Le premier signal est l’adoption par les clients, documentée de manière indépendante. F5 devrait montrer des déploiements en production qui utilisent ensemble Model Gateway, MCP Gateway et AI Guardrails.

Ces exemples devraient inclure l’échelle du trafic, l’architecture de déploiement, la couverture des politiques et des résultats opérationnels mesurables. Des affirmations anonymes sur de grandes entreprises inspireront moins confiance que des implémentations détaillées.

Les preuves provenant de secteurs réglementés seraient particulièrement significatives. Les clients des services financiers, de la santé et du gouvernement font face à des exigences strictes en matière d’identité, de résidence des données, d’audit et de disponibilité.

Des déploiements réussis dans ces secteurs renforceraient l’argument de F5 en faveur d’une plateforme unifiée. Une utilisation limitée dans des applications expérimentales suggérerait que le produit reste une couche supplémentaire plutôt qu’une infrastructure centrale.

Le deuxième signal est la validation des affirmations relatives aux coûts et aux performances. Les clients ont besoin de preuves reproductibles pour la fourchette de réduction des tokens de 30 % à 60 %.

Des benchmarks utiles devraient divulguer les types de charges de travail, les taux de cache, les combinaisons de modèles, les règles de routage, la qualité des réponses et la latence de la passerelle. Sans ces détails, les économies en pourcentage restent difficiles à comparer.

Des tests indépendants devraient également évaluer les garde-fous sous charge. Les acheteurs doivent savoir comment l’inspection du contenu modifie la latence, le débit, les faux positifs et la disponibilité lors de défaillances.

Des résultats solides étayeraient l’idée que sécurité et optimisation peuvent partager un même chemin de requête. Des résultats faibles favoriseraient des architectures qui séparent le routage à haute vitesse de l’analyse asynchrone plus approfondie.

Le troisième signal concerne la réaction de la concurrence. Citrix associe déjà gouvernance des modèles et des MCP, tandis que Kong, les plateformes cloud et les fournisseurs de sécurité continuent d’étendre leurs passerelles respectives.

Il faudra observer si ces fournisseurs s’alignent sur le modèle de politiques partagées de F5, ses options de déploiement et son intégration de la sécurité des applications.
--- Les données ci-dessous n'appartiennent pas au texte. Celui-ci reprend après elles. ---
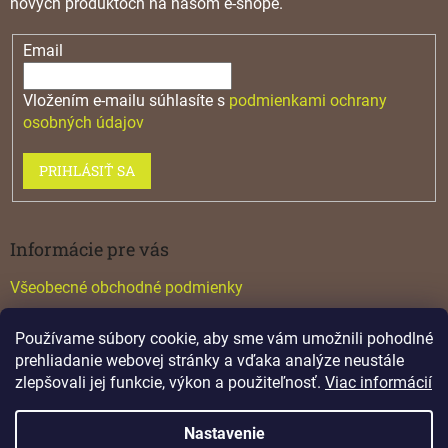
nových produktoch na našom e-shope.
Email
Vložením e-mailu súhlasíte s
podmienkami ochrany
osobných údajov
PRIHLÁSIŤ SA
Informácie pre vás
Všeobecné obchodné podmienky
Konfigurátor GTV
Používame súbory cookie, aby sme vám umožnili pohodlné
Katalógy
prehliadanie webovej stránky a vďaka analýze neustále
zlepšovali jej funkcie, výkon a použiteľnosť.
Viac informácií
Nastavenie
Vytvoril Shoptet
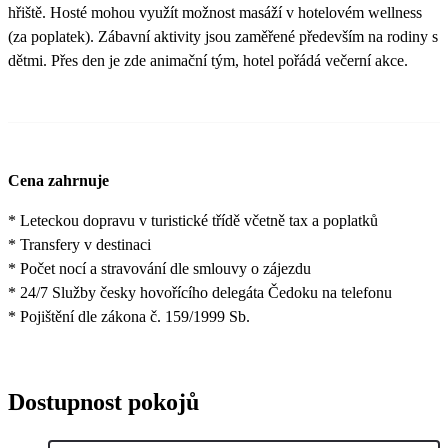
hřiště. Hosté mohou využít možnost masáží v hotelovém wellness
(za poplatek). Zábavní aktivity jsou zaměřené především na rodiny s
dětmi. Přes den je zde animační tým, hotel pořádá večerní akce.
Cena zahrnuje
* Leteckou dopravu v turistické třídě včetně tax a poplatků
* Transfery v destinaci
* Počet nocí a stravování dle smlouvy o zájezdu
* 24/7 Služby česky hovořícího delegáta Čedoku na telefonu
* Pojištění dle zákona č. 159/1999 Sb.
Dostupnost pokojů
Il faudra aussi voir si les entreprises exigent des interfaces ouvertes leur permettant de remplacer des composants individuels de passerelle.

Une évolution vers des formats de politiques ouverts affaiblirait les plateformes étroitement intégrées. Un virage vers des achats de sécurité consolidés renforcerait F5 et les autres fournisseurs d’infrastructure établis.
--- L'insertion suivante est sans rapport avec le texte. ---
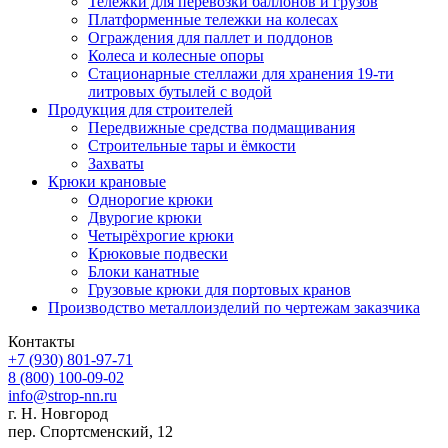
Тележки для перевозки баллонов и грузов
Платформенные тележки на колесах
Ограждения для паллет и поддонов
Колеса и колесные опоры
Стационарные стеллажи для хранения 19-ти
литровых бутылей с водой
Продукция для строителей
Передвижные средства подмащивания
Строительные тары и ёмкости
Захваты
Крюки крановые
Однорогие крюки
Двурогие крюки
Четырёхрогие крюки
Крюковые подвески
Блоки канатные
Грузовые крюки для портовых кранов
Производство металлоизделий по чертежам заказчика
Контакты
+7 (930)
801-97-71
8 (800)
100-09-02
info@strop-nn.ru
г. Н. Новгород
пер. Спортсменский, 12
Google News continuera de mettre en avant des annonces décrivant une gouvernance unifiée de l’IA. Le travail le plus important intervient après ces titres, lorsque les équipes plateforme décident par quels points les requêtes doivent passer avant d’atteindre un modèle ou un outil.
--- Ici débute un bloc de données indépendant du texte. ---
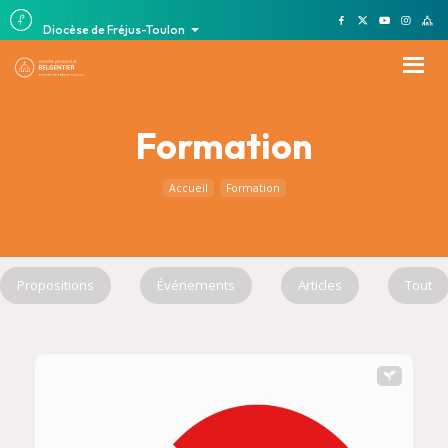
Diocèse de Fréjus-Toulon
Formation
Accueil
Formation
Propositions
Événements
Articles
Tout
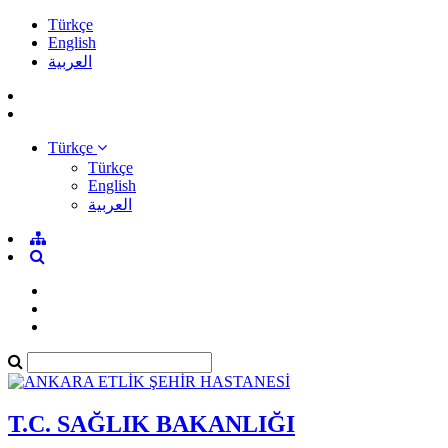
Türkçe
English
العربية
Türkçe
Türkçe
English
العربية
T.C. SAĞLIK BAKANLIĞI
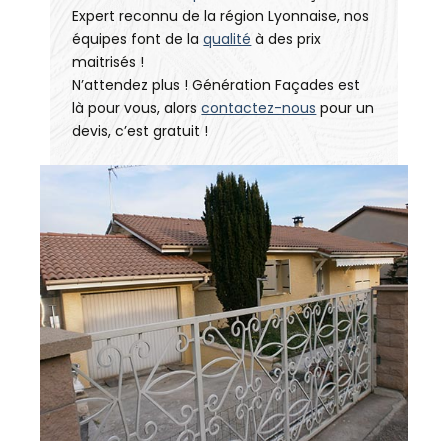
Expert reconnu de la région Lyonnaise, nos
équipes font de la
qualité
à des prix
maitrisés !
N’attendez plus ! Génération Façades est
là pour vous, alors
contactez-nous
pour un
devis, c’est gratuit !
Les acheteurs en entreprise devraient cartographier leurs flux de trafic IA réels avant de choisir une passerelle. Ils doivent identifier les appels directs aux modèles, les outils d’agents, les chemins de données sensibles, les services non approuvés et les systèmes ne pouvant pas tolérer de latence supplémentaire.

Ils devraient ensuite tester de bout en bout un flux de production représentatif. Il faut mesurer la qualité des tâches, les requêtes bloquées, l’exposition des données, le temps de réponse, le coût total et l’effort nécessaire pour expliquer chaque décision.

F5 a présenté une réponse cohérente à la prolifération des outils d’IA : un plan de contrôle unique couvrant les modèles, les agents et la sécurité. Les trois prochains mois devraient révéler si les clients considèrent ce point de contrôle comme une fondation ou comme un produit supplémentaire à gouverner.